The Progress of Cold War Psychology
In retrospect, it seems clear that policy-oriented behavioral expertise was neither fragile at the time of Camelot nor seriously jeopardized by the outcome of the scandal. In 1966 SORO, Camelot's sponsoring organization, reconstituted itself as the Center for Research in Social Systems (CRESS) and continued, under its new name, to provide the army with detailed information about the Third World. The name change was virtually the only change. Camelot's spirit lived on. Its outlines continued to inform the work of CRESS and other research organizations long after 1965. A number of subsequent studies bore more than a passing resemblance to the shelved project.

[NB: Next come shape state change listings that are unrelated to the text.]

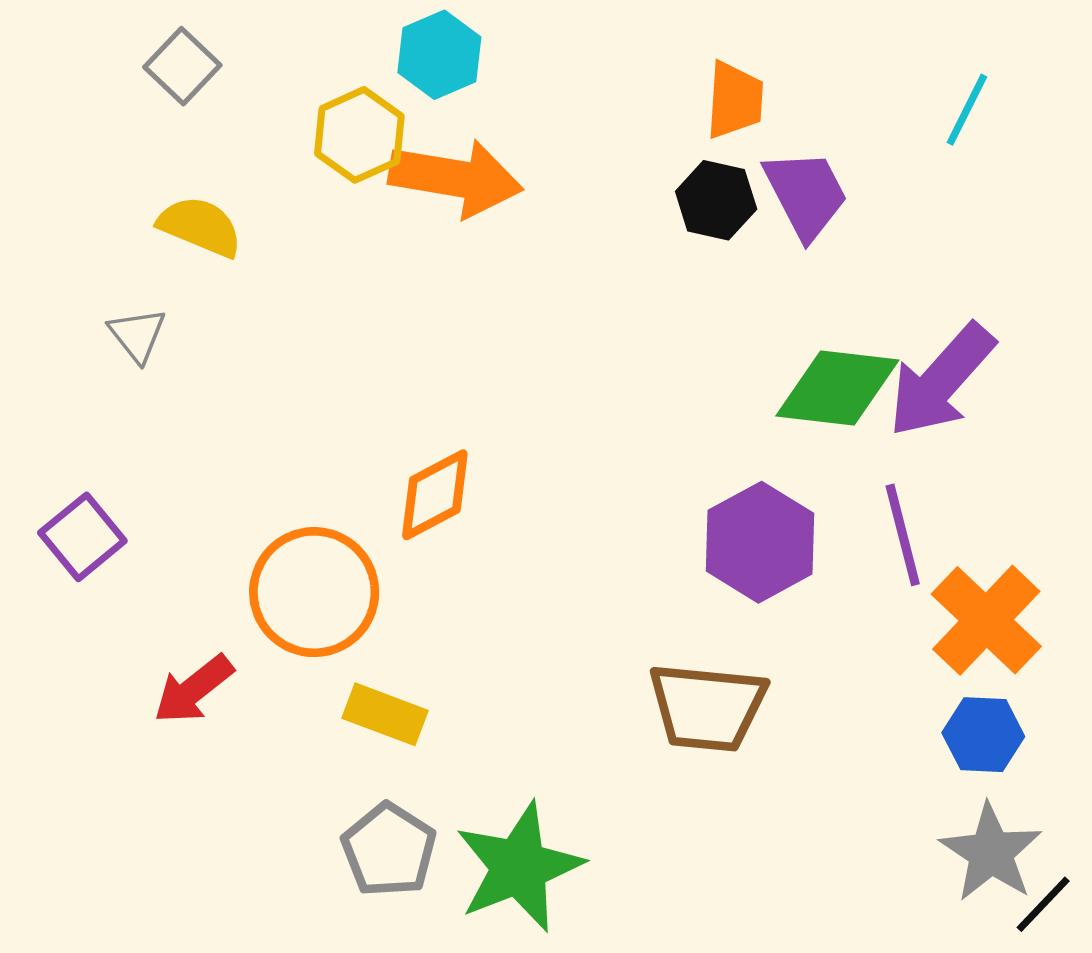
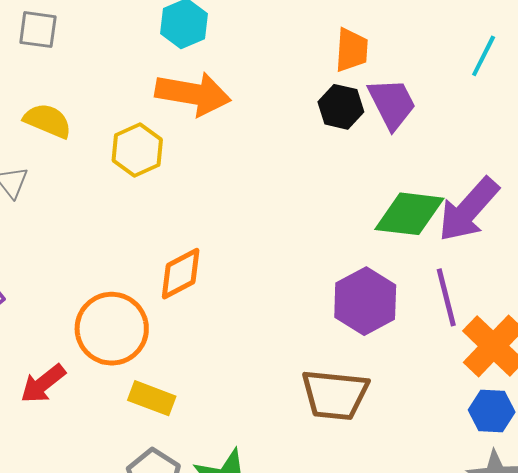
gray square: (182, 66) -> (38, 30), turned -36
yellow hexagon: (359, 135) -> (137, 150), moved

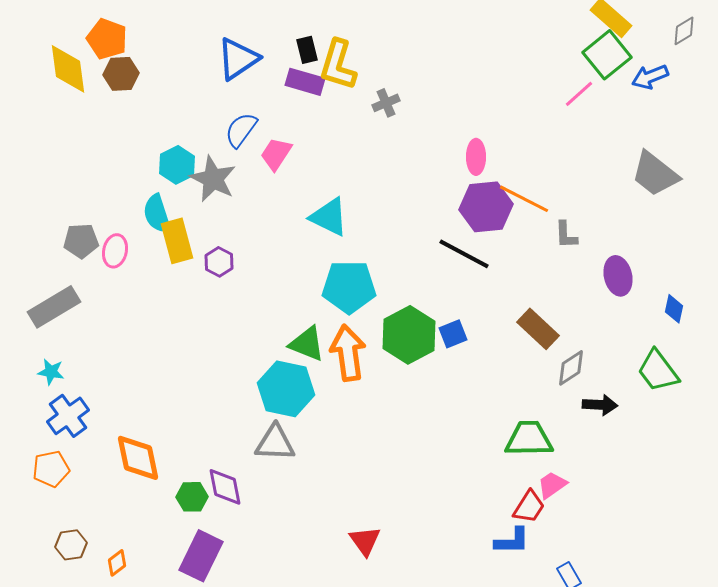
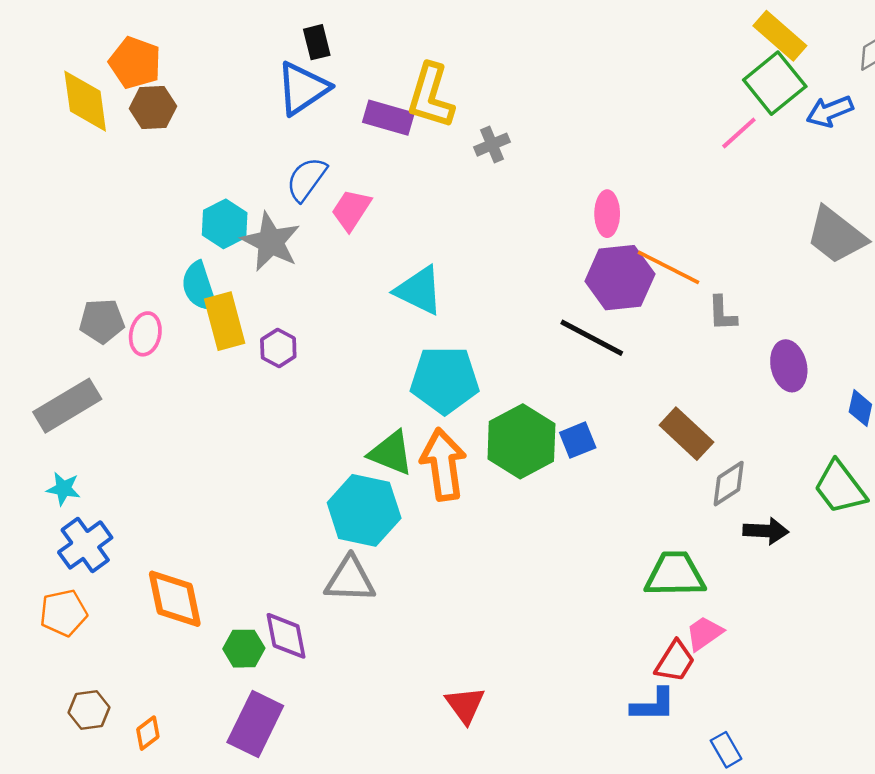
black rectangle: (307, 50) -> (317, 42), moved

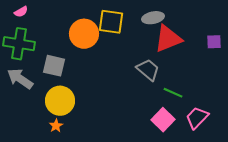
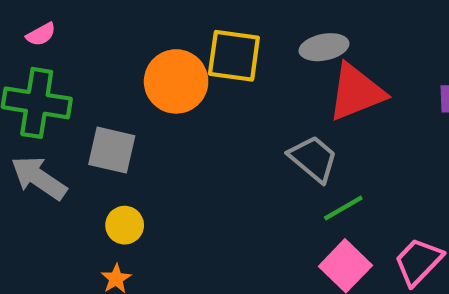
green line: (173, 93) -> (343, 208), moved, turned -54
yellow circle: (60, 101) -> (125, 225), size x0.6

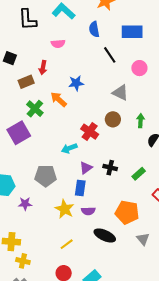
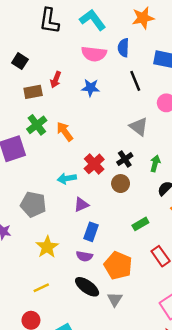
pink semicircle: (58, 44) -> (94, 54), moved, size x1.5
blue star: (76, 83) -> (91, 88), moved
orange arrow: (59, 99) -> (65, 131), moved
brown circle: (113, 119) -> (121, 184), moved
black cross: (110, 168) -> (125, 159), moved, turned 32
blue rectangle: (80, 188) -> (91, 232), moved
purple semicircle: (88, 211) -> (84, 256), moved
gray triangle: (143, 239) -> (115, 299), moved

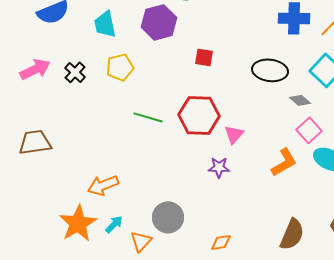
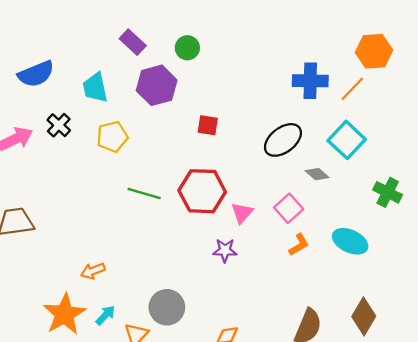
black ellipse: (270, 70) -> (283, 140), turned -44
black cross: (75, 72) -> (59, 125), moved
pink square: (309, 130) -> (289, 208), moved
orange L-shape: (284, 162) -> (299, 245), size x0.7
orange arrow: (103, 185) -> (93, 271), size x0.7

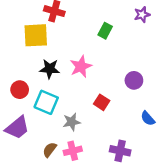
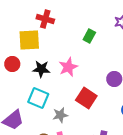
red circle: (20, 90) -> (12, 64), moved
red square: (102, 102) -> (86, 98), size x1.5

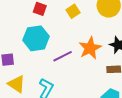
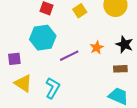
orange star: (90, 48) -> (97, 48), size x0.6

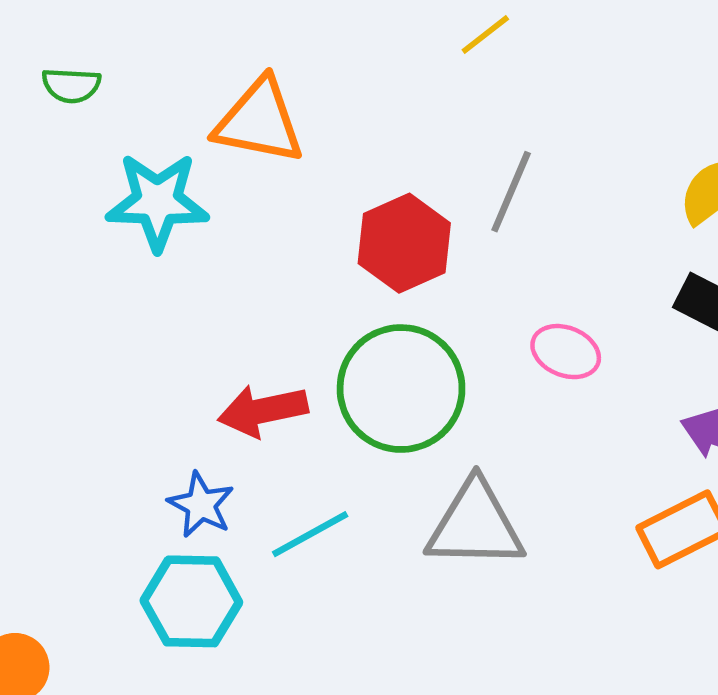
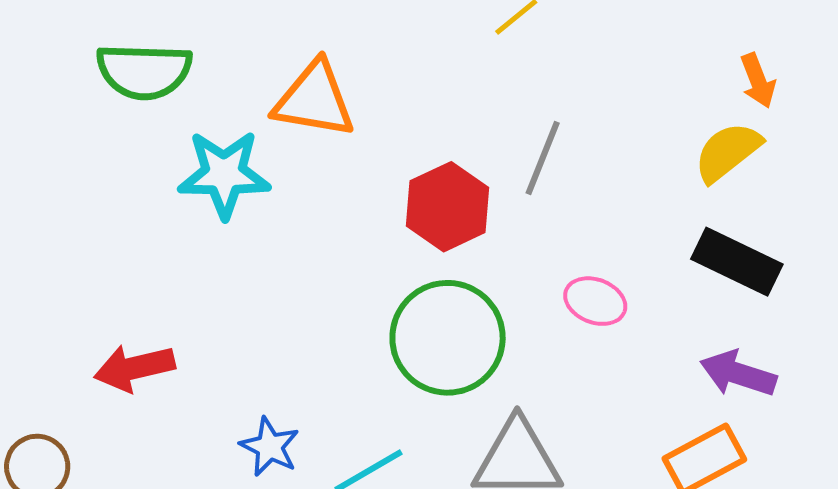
green semicircle: (71, 85) -> (144, 71), size x1.8
red arrow: (263, 411) -> (134, 368), moved

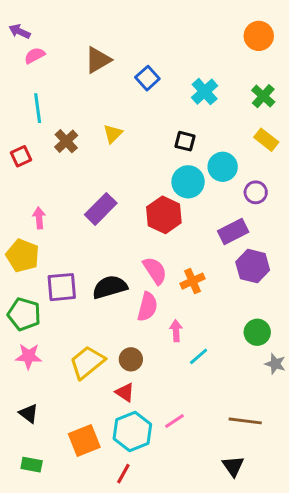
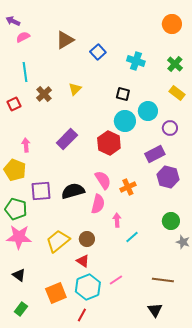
cyan cross: (205, 92) -> (136, 61), turned -30
pink star: (29, 356) -> (19, 237), size x1.4
green rectangle: (32, 465) -> (21, 309), turned -64

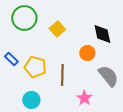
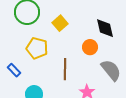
blue rectangle: (11, 59) -> (14, 70), moved
yellow pentagon: (35, 67) -> (37, 48), moved

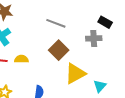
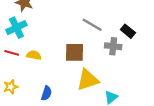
gray line: (56, 23) -> (92, 25), moved
brown square: (59, 50) -> (74, 52), turned 36

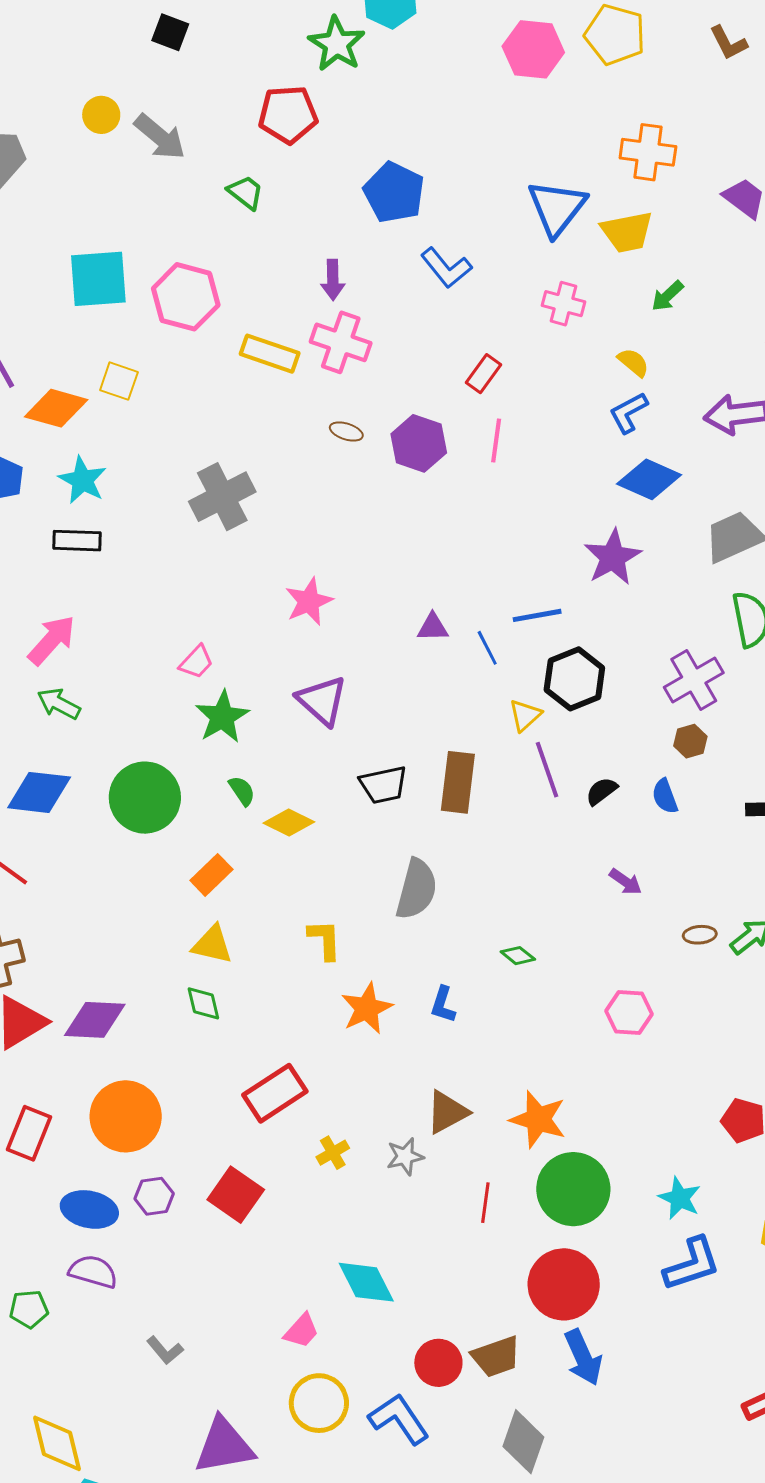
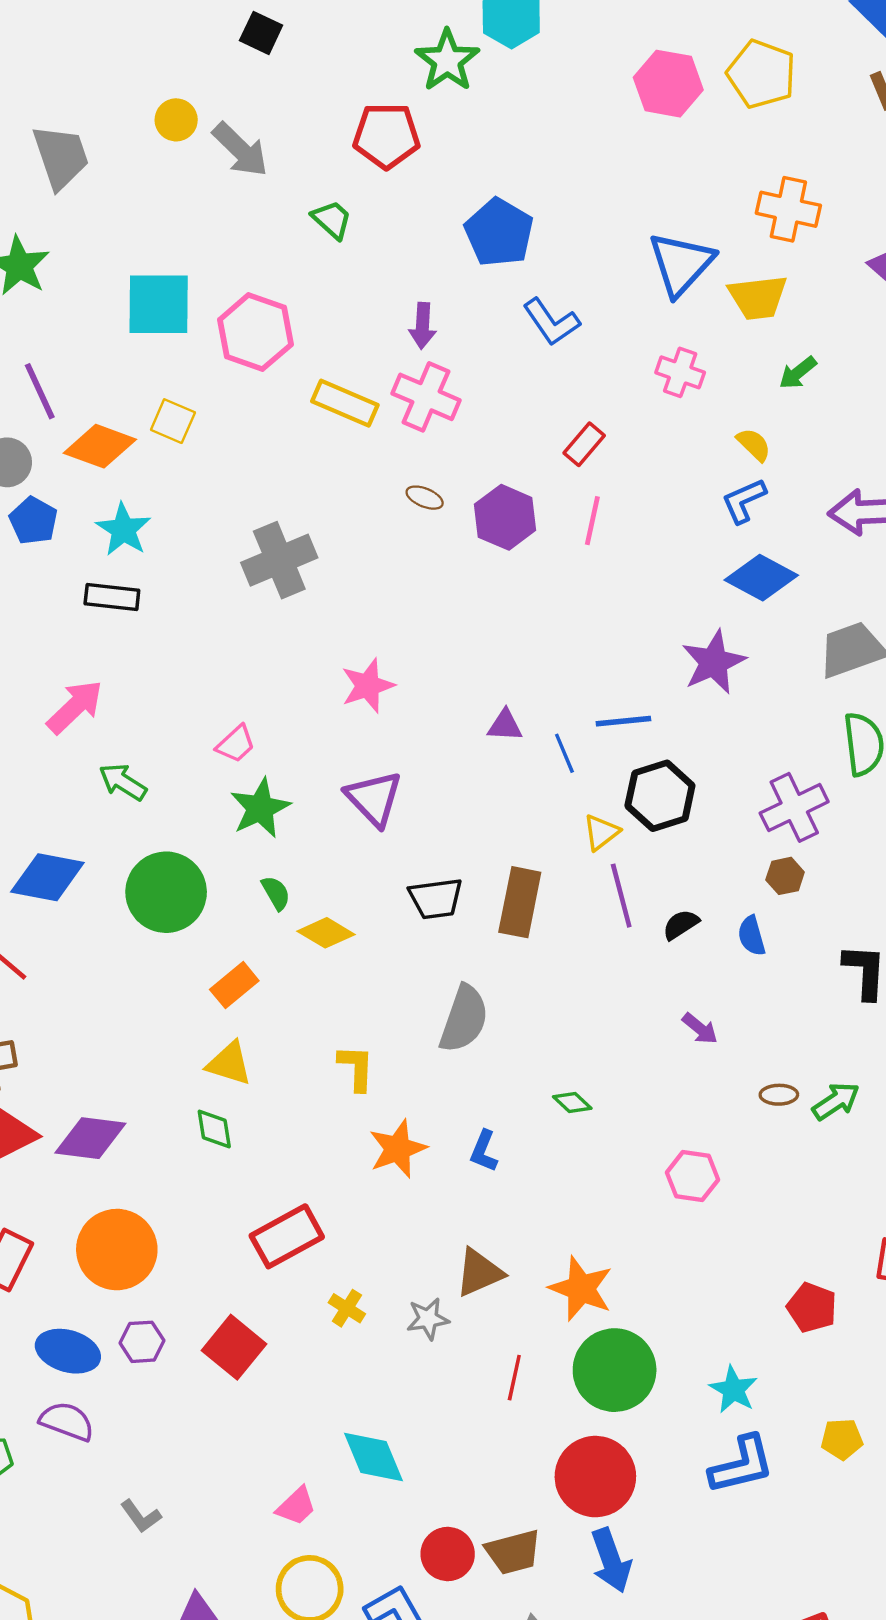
green arrow: (59, 704) -> (123, 782), moved
yellow cross: (333, 1153) -> (347, 1308), turned -32

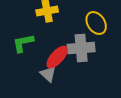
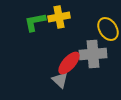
green L-shape: (23, 43) -> (35, 22), moved

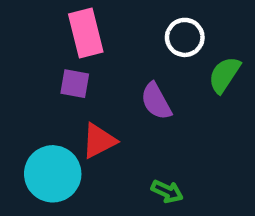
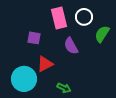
pink rectangle: (86, 33) -> (59, 18), moved
green arrow: (167, 191) -> (64, 88), moved

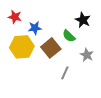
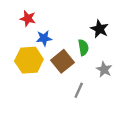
red star: (15, 17) -> (28, 19), moved
green semicircle: (69, 36) -> (83, 47), turned -144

A three-volume CRESS study, Challenge and Response in Internal Conflict (1968), provides some clues about what Camelot might have looked like had it been completed. Like Camelot, it was launched in 1963 under the watchful eyes of SORO director Theodore Vallance. Its purpose was to provide the army with an "institutional memory bank" that could guide counterinsurgency planning. Although its authors declined to evaluate the specific military purposes to which their research might be put because "counterinsurgency might be undertaken by either 'good' or 'bad' governments in an assorted mix of 'good' and 'bad' ways," they were quite certain that U.S. counterinsur-gency efforts always assisted morally virtuous and popular regimes.[59] The finished product encompassed the work of 45 experts from 14 universities, detailed 57 cases of twentieth-century insurgencies (29 since World War II), and literally covered the globe.
In the period after Camelot, CRESS also produced a number of Camelot-like behavioral studies spotlighting the Vietnamese insurgency.[60] One, "Human Factor Considerations of Undergrounds in Insurgencies," surveyed twenty-four postwar cases, but an analysis of National Liberation Front psychology was its centerpiece. In their effort to understand why normally law-abiding individuals were drawn into
the orbit of dangerous revolutionary movements, psychologists Andrew Molnar, Jerry Tinker, and John LeNoir emphasized all the basic social psychological factors that had been identified as key variables during World War II: group membership and cohesiveness, patterns of leadership, the advantage of emotional over rational appeals.[61] Like their predecessors in World War II-era psychology, they placed the individual firmly at the center of inquiries into social and political phenomena.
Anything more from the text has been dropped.